The first apparent violation at Unit 1 involved the failure to provide a troubleshooting plan
and troubleshooting guidelines with the work order package associated with the repair of a
travelling screen differential pressure transmitter. The second apparent violation at Unit 1
involved the failure to maintain the standby gas treatment system operable under all
conditions. Specifically, if actuation of the standby gas treatment system had occurred
during the time period that the outside ambient temperature was less than 45 F,
coincident with a loss of normal power and a single failure in one train, the required
negative pressure may not have been maintained throughout the secondary containment.

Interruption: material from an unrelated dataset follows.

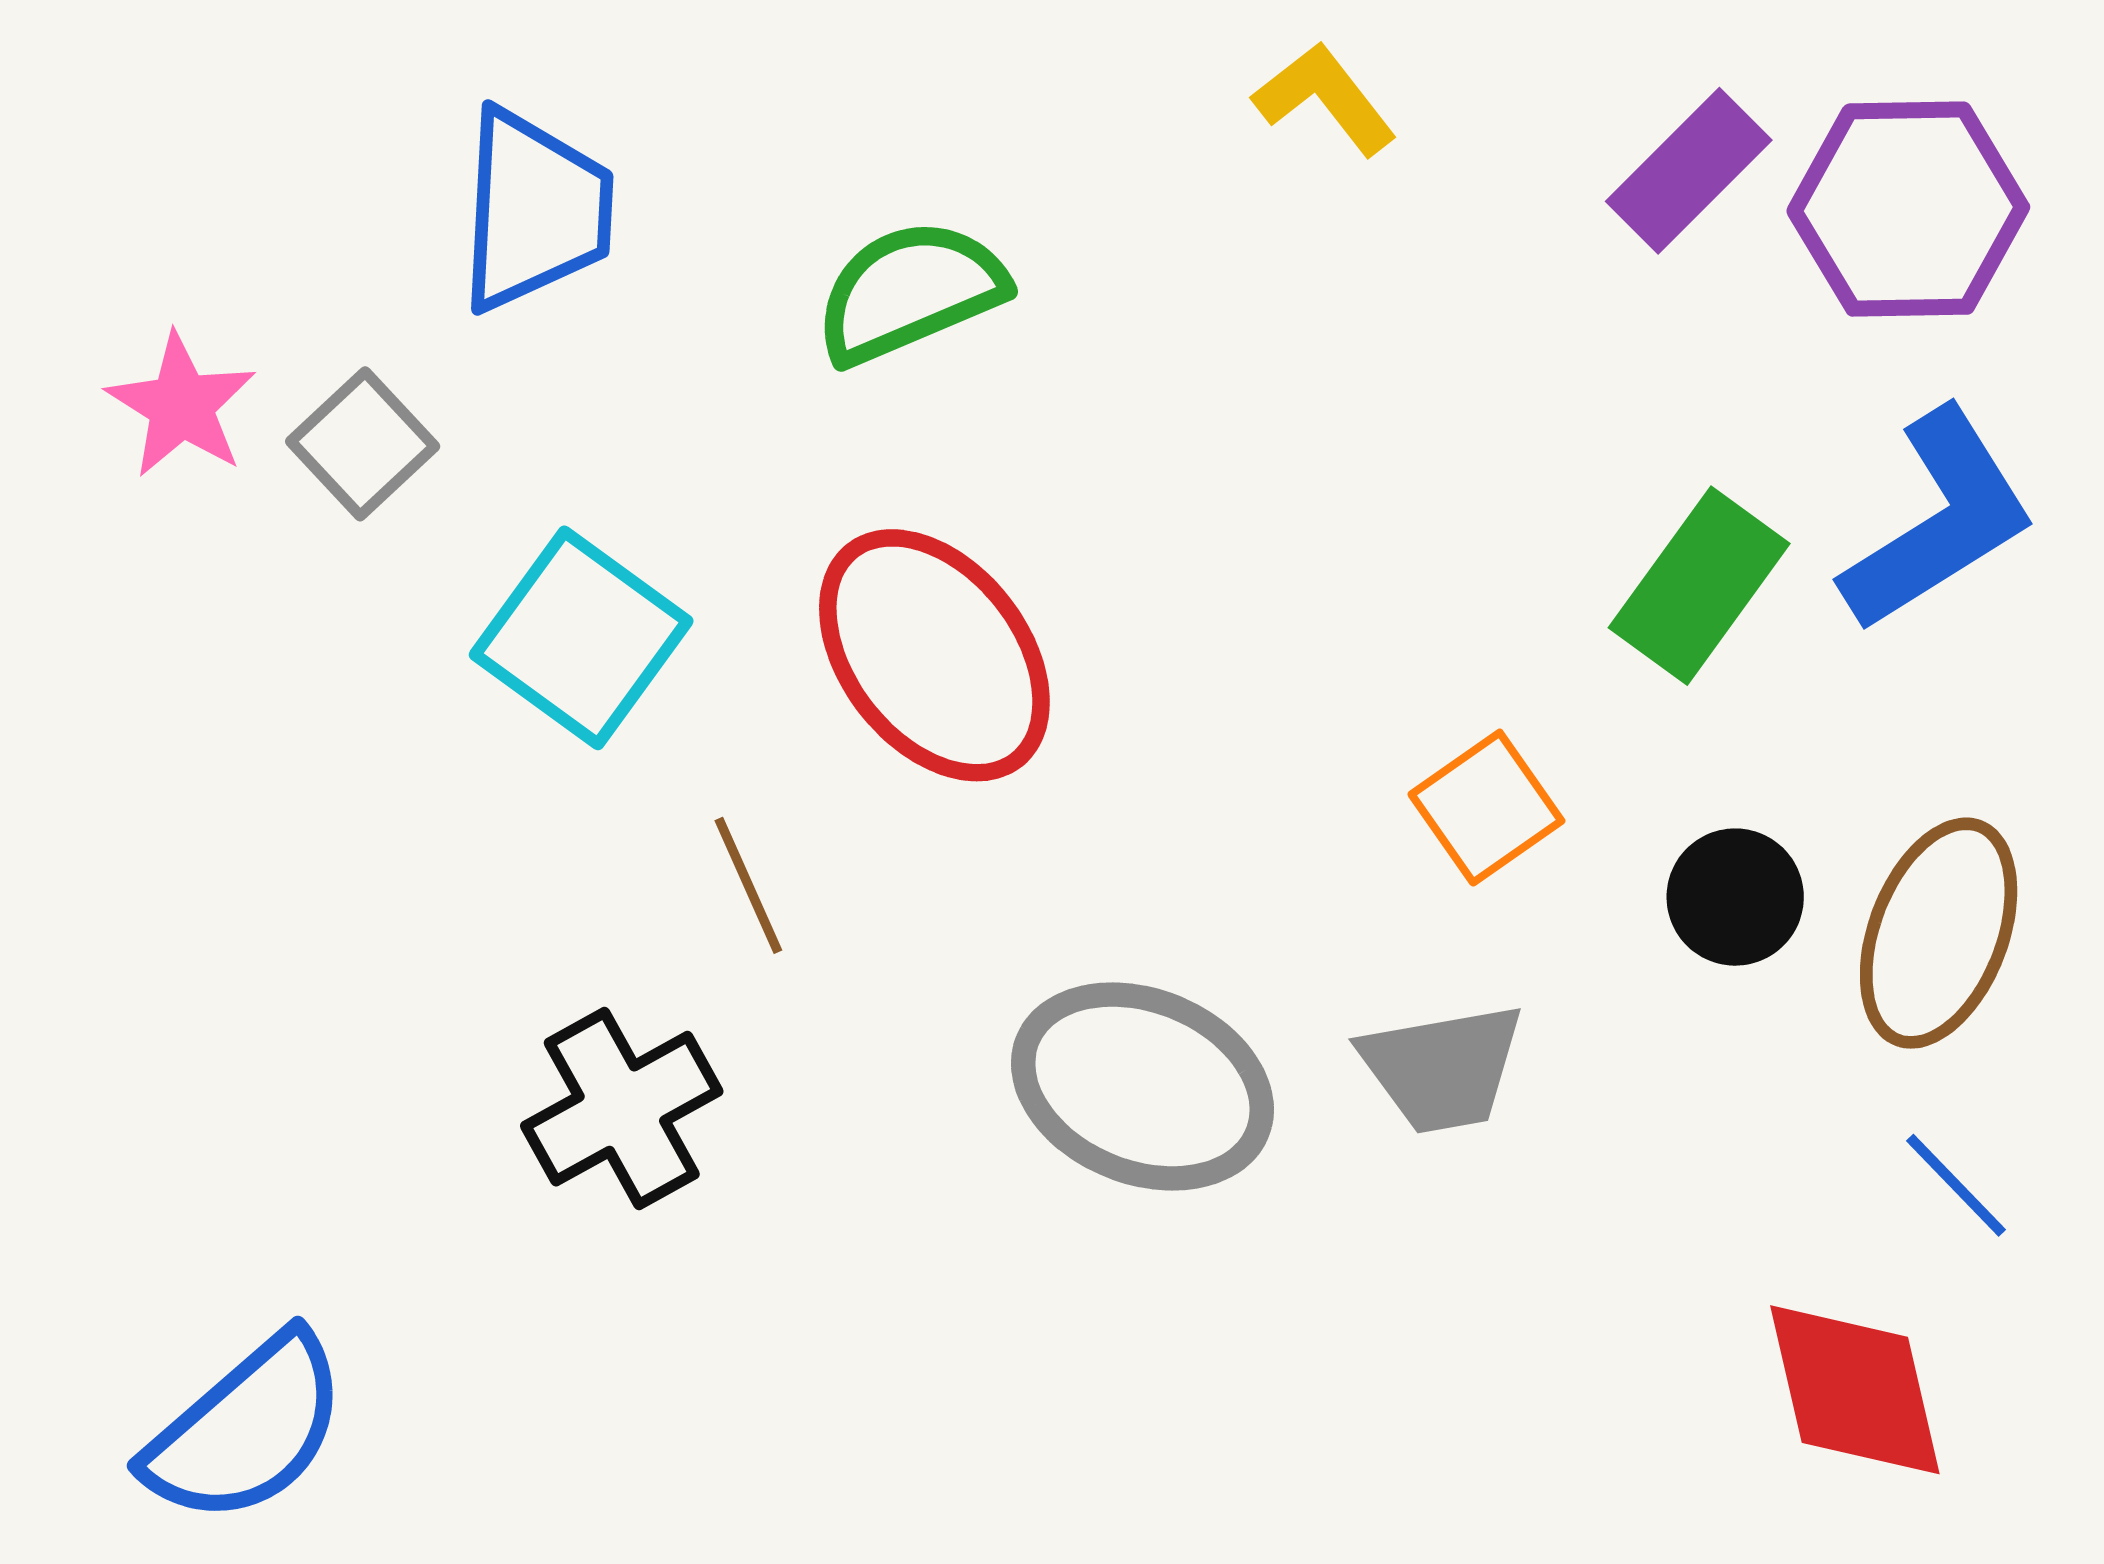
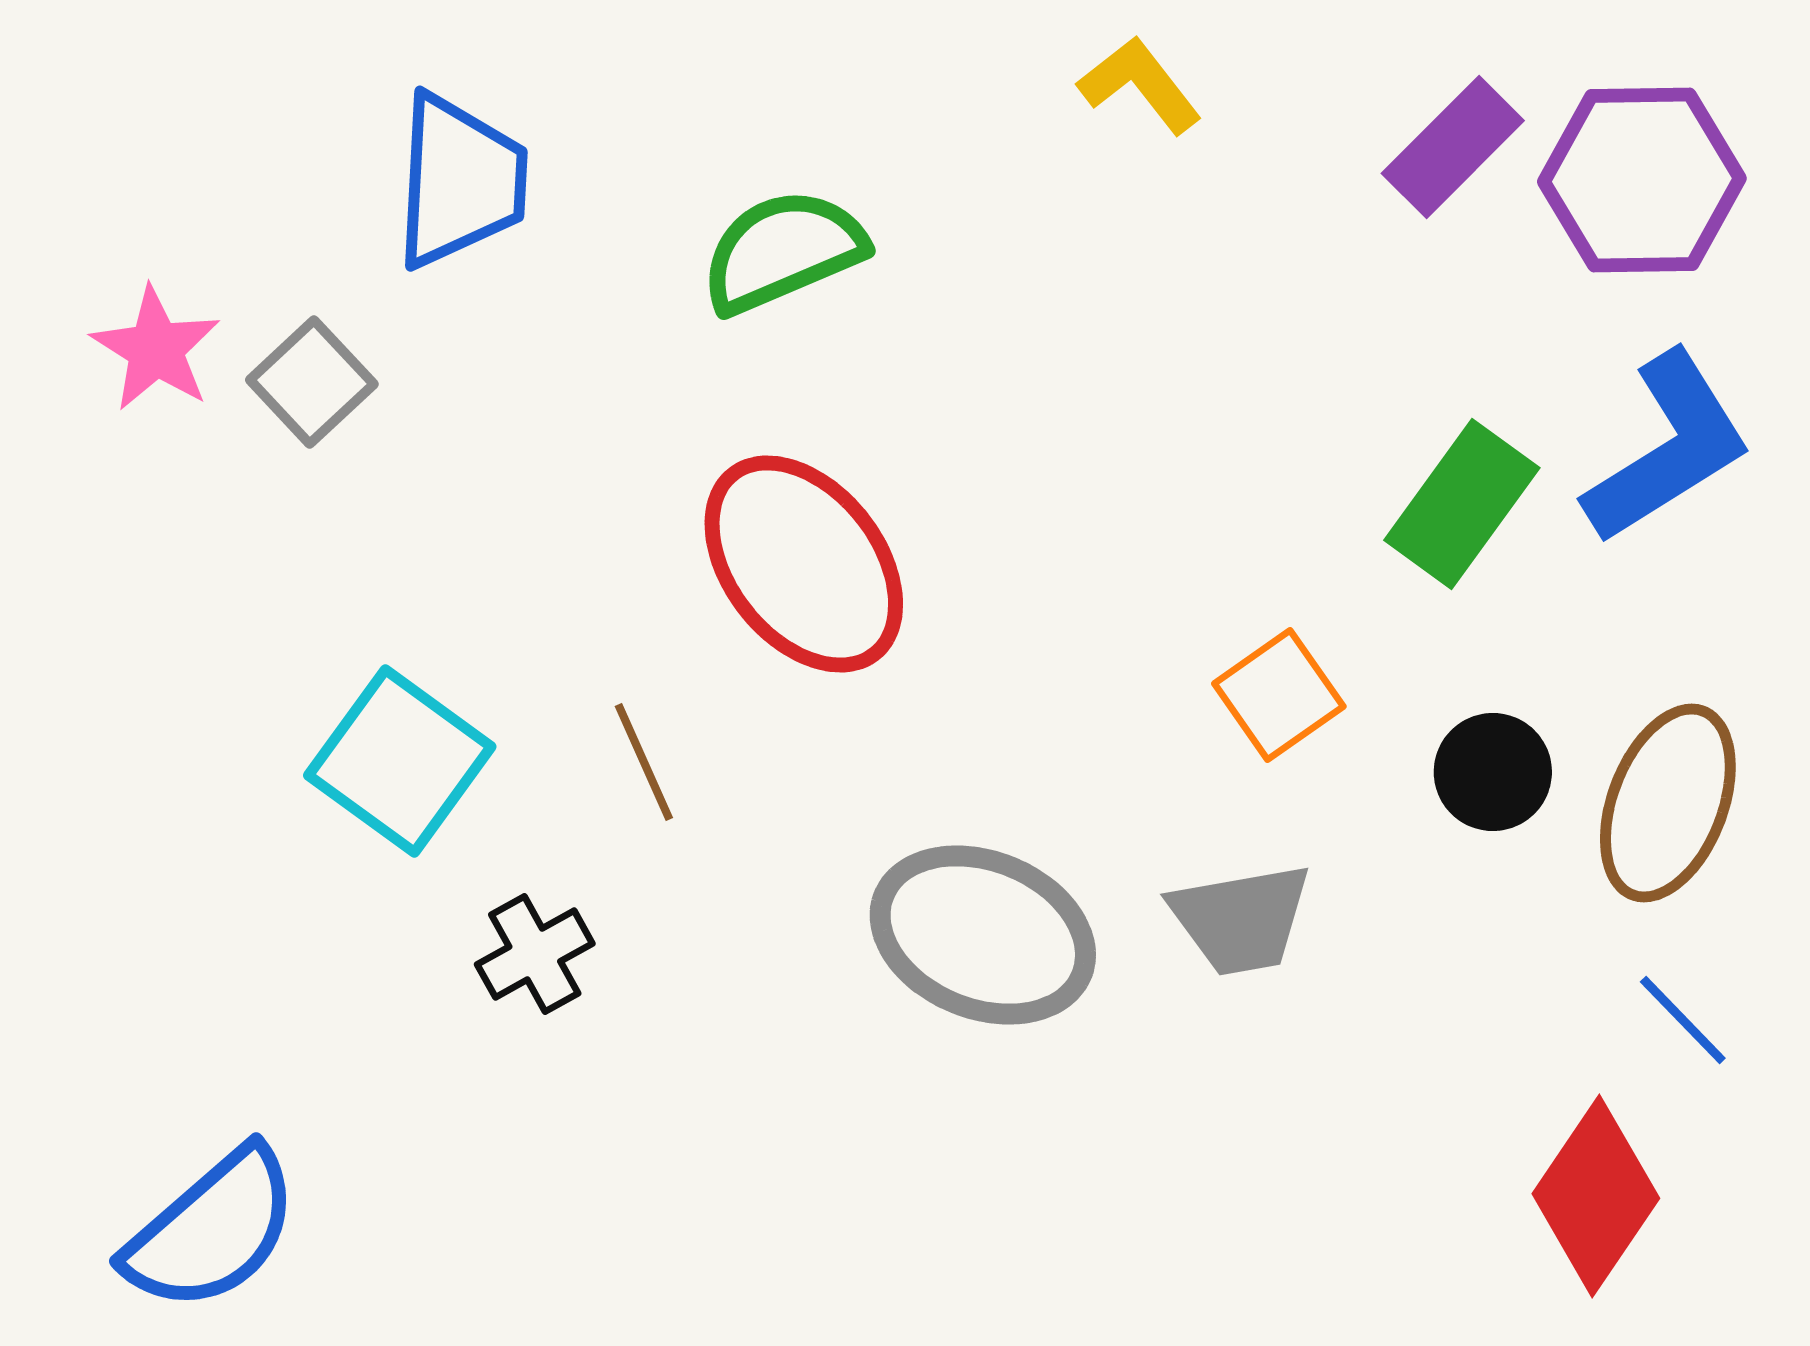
cyan square: (581, 638) -> (400, 761), moved
black cross: (622, 1109) -> (535, 954), size x0.7
red diamond: (1855, 1390) -> (1596, 1196), turned 47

The third apparent violation at Unit 1 concerned a corrective action issue involving the
failure to implement the design modifications necessary to bring the control rod drive
system into design compliance within the NRC specified time period.
Accordingly, no Notice of Violation is presently being issued for the nine apparent
violations. Please be advised that the number and characterization of apparent violations
described in the enclosed inspection report may change as a result of further NRC review.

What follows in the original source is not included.